Le but de la manœuvre est aussi de montrer que la création n'est pas l'apanage des grandes salles. Le Théâtre Jean Marais de Saint-Fons et celui de l'Atrium à Tassin-la-demi-Lune, par exemple, accompagnent conjointement (avec l'aide également des Subsistances) la compagnie de nouveau cirque Virevolt. 50/50, sa prochaine création, se fera dans ces trois endroits au printemps prochain grâce à cette mutualisation. «Nous n'avons pas les mêmes moyens que les grandes salles, rapporte Amélie Charvier de l'Atrium, mais nous nous engageons dans les créations dans la mesure de nos possibilités. Nous allons au-delà de la simple diffusion». Avoir les artistes en répétitions dans "ses" murs lui permet en effet de mener des actions de médiation culturelle, de la visite de coulisses à la rencontre.

De la même manière, le Théâtre Théo Argence de Saint-Priest, l'Atrium et le Théâtre Jean Marais ont décidé de "baliser" la prochaine création de Pauline Sales, En travaux. L'occasion de promouvoir une jeune auteur et metteur en scène qui aborde des sujets contemporains (ici la rencontre sur un chantier du bâtiment entre un français de souche bien installé dans sa vie professionnelle et personnelle et une biélorusse au passé flou). Brigitte Pélissier, directrice du Théâtre Jean Marais, a beau revendiquer ce genre de proposition, elle reconnait cependant sans langue de bois que la jauge se remplit moins facilement que pour un Molière. Mais comme à ses yeux «le théâtre, ce n'est pas que les classiques», elle a également choisi de mettre en avant Avenir radieux, une fission française, un dérangeant et nécessaire spectacle sur la question nucléaire.

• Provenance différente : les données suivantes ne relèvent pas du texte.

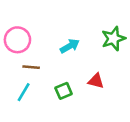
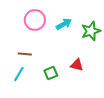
pink circle: (17, 40) -> (35, 20), moved
cyan arrow: (70, 46) -> (64, 24), moved

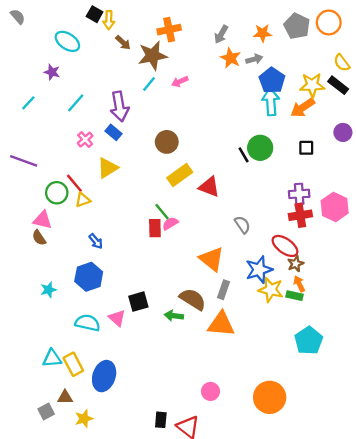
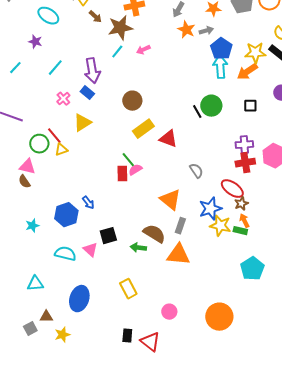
blue arrow: (96, 241) -> (88, 203), moved
yellow rectangle: (73, 364) -> (128, 289), moved

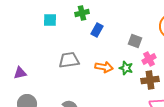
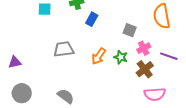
orange arrow: (104, 67) -> (99, 56), turned 114
brown cross: (150, 80) -> (145, 69), turned -30

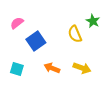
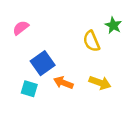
blue square: (36, 41) -> (43, 63), moved
cyan square: (17, 69) -> (29, 89), moved

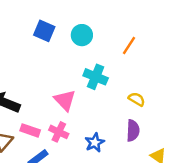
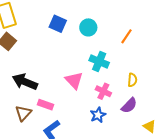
yellow semicircle: (137, 99) -> (132, 80), turned 64
purple semicircle: (133, 131) -> (129, 105), turned 42
pink cross: (59, 132) -> (103, 91), moved

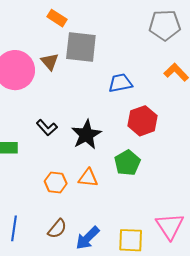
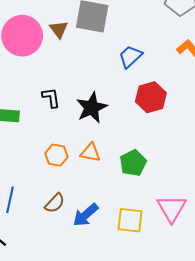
blue trapezoid: (120, 83) -> (130, 57), turned -35
black L-shape: (47, 128) -> (51, 98), turned -150
green pentagon: (127, 163) -> (133, 163), moved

Autres pièces attendues de Balises : Regards, émouvant solo chorégraphique de Séverine Fontaine sur l'éveil de l'enfance (à l'Espace Albert Camus de Bron), El Cid par Philippe Car, ancien membre du génial duo marseillais des Cartoun Sardines (au Polaris de Corbas) ou encore Mon traître d'Emmanuel Meirieu (au Radiant-Bellevue de Caluire) et Innocence (voir ci-contre) par Howard Barker et la compagnie nÖjd (aux Célestins).

Petits et grands

Comme cette amorce de liste le montre, parmi les salles qui adhèrent à ce parcours, figurent aussi bien des théâtres municipaux que des CDN ou des scènes nationales. Pour Brigitte Pélissier, ce mélange est fondamental : «c'est la première fois que des théâtres, grands, petits ou moyens, se fédèrent sans que l'initiative ne vienne d'en haut», d'autant que des pièces très primées comme Oh boy ! se retrouvent dans ces salles plus petites. L'objectif n'est de fait pas d'engranger à tout prix des recettes et de multiplier le nombre de spectateurs, mais bien de faire circuler ceux-ci, de les mettre au courant de la venue de telle pièce appelée à repasser quelques mois plus tard dans une autre commune de l'agglomération et ainsi faire marcher le précieux bouche-à-oreille.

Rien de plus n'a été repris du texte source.